I'm still new here, so please excuse me for possibly going against convention, but does anyone else think it would be beneficial to move this problem & proposal into a living document (RFC, wiki, google doc, whatever)? In doing so, I hope we can:
- Keep track of what the actual problems are along with the proposed
solution(s) 2. Group related concerns together, making them easier for those voicing them to be heard while also facilitating understanding and resolution 3. Give us something concrete to go back to whenever we decide to dedicate resources to solving this problem, whether it's the next mobile apps sprint or something the mobile web team needs more urgently 4. Prevent the points raised in the email (or the problem itself) from being forgotten or lost in the deluge of other emails we get every day
I don't know about you, but I can't mentally juggle the multiple problems, implications, and the great points everyone is raising—which keeping it in an email forces me to do.
Either way, looking forward to discussing this further and taking steps to solve it in the near term.
+1 This sort of major design change is exactly the sort of thing that I think the RfC process is good at helping with.

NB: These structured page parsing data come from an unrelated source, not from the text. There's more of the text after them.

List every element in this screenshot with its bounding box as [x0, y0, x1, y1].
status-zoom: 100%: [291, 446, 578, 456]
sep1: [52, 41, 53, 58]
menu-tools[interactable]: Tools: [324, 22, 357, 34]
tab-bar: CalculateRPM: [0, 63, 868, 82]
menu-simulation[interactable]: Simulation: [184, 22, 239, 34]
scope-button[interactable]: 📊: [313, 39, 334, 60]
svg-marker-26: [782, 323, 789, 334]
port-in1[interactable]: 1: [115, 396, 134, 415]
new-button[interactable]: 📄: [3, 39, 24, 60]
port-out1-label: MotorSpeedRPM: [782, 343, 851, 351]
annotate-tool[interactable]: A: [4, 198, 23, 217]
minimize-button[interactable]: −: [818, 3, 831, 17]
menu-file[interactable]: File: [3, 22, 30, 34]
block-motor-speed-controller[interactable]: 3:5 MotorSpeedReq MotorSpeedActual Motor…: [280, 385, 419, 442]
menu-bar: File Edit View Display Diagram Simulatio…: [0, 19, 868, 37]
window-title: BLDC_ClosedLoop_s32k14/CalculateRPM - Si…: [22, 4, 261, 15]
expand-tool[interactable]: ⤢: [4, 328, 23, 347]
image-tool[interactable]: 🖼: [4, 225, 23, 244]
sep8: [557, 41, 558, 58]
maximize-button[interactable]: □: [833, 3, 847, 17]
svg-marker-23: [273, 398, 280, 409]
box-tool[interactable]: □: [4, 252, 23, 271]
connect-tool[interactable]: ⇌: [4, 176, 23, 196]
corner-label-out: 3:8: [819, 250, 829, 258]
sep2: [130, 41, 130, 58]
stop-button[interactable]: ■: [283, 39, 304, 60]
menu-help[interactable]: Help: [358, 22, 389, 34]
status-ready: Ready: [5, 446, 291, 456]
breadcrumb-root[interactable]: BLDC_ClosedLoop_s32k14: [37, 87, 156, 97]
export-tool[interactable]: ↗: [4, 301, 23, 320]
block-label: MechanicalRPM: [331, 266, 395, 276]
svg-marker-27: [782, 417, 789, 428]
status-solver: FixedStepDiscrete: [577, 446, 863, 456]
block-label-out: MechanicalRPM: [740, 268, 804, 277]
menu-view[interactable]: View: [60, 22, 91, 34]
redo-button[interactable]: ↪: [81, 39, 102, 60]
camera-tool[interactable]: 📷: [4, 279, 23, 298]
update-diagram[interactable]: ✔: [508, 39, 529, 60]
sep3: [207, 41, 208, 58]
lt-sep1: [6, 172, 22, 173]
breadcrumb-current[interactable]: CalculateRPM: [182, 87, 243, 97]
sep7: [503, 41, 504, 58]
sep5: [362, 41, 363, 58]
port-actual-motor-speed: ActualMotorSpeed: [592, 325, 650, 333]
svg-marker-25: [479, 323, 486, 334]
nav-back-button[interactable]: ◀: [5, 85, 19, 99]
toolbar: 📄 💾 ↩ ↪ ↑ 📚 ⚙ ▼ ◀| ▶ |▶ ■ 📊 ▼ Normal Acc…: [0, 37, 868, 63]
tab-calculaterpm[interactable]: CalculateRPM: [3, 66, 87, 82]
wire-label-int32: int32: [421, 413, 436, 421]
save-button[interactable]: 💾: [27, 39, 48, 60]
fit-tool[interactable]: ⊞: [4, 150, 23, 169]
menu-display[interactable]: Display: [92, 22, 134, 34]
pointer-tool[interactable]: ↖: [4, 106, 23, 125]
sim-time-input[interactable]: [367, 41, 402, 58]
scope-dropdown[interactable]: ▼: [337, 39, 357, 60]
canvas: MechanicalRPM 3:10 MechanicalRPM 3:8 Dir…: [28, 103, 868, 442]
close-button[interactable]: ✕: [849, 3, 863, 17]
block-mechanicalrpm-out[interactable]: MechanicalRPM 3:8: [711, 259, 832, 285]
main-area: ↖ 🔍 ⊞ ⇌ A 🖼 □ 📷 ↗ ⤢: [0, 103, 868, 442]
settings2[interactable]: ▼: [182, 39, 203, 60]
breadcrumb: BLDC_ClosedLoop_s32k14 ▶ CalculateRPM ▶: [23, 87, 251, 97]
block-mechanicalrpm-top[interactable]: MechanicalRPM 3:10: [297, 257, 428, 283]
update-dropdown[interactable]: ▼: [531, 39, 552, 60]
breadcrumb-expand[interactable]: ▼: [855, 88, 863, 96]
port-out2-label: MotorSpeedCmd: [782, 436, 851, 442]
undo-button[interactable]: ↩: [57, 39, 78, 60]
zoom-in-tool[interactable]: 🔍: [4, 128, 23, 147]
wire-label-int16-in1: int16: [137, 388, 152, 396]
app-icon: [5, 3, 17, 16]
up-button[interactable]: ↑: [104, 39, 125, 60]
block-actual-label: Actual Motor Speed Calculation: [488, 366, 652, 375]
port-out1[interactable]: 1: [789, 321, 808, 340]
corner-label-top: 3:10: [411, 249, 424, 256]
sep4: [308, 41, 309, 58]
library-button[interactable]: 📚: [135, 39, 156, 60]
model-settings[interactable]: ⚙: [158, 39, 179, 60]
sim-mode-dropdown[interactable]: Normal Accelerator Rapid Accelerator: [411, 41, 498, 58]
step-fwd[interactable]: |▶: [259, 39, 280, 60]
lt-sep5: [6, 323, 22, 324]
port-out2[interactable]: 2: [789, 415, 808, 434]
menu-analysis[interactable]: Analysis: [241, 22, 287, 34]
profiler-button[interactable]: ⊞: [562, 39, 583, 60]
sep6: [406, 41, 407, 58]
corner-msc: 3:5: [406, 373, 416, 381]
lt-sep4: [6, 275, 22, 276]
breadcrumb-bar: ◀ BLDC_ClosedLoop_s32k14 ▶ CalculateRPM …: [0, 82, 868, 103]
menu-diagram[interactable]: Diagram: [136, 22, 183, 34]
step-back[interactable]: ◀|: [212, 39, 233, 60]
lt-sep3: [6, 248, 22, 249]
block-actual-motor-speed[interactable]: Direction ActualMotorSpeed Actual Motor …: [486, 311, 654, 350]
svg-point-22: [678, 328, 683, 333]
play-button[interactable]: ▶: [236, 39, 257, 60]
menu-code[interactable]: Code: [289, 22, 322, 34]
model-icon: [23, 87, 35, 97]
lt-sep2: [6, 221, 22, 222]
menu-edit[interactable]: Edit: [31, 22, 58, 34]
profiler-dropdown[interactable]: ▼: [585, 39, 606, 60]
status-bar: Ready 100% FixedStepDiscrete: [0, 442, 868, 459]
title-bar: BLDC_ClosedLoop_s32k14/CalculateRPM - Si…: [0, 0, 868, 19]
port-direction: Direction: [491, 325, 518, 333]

Start with a straw man proposal, get feedback from other engineers and iterate before investing in code changes. The sometime frustrating part is that feedback doesn't always come as fast as Product and/or the team would like but we can try to accelerate that by promoting the topic more often.
Bryan
On 4 February 2015 at 08:40, Bryan Davis bd808@wikimedia.org wrote:
+1 This sort of major design change is exactly the sort of thing that I think the RfC process is good at helping with. Start with a straw man proposal, get feedback from other engineers and iterate before investing in code changes. The sometime frustrating part is that feedback doesn't always come as fast as Product and/or the team would like but we can try to accelerate that by promoting the topic more often.
Our plan is to have a spike to experiment to determine whether there are any early roadblocks in the proposed solution. We're not going to consider commiting to the RESTBase/Node.js path until after that. It seems quite reasonable to me to also have an RfC alongside our experimentation to try to think up alternative solutions, and invest in experimenting with those solutions too, because we're definitely open to anything that helps us move forwards at this stage.
We'll start writing up an RfC and see where it takes us.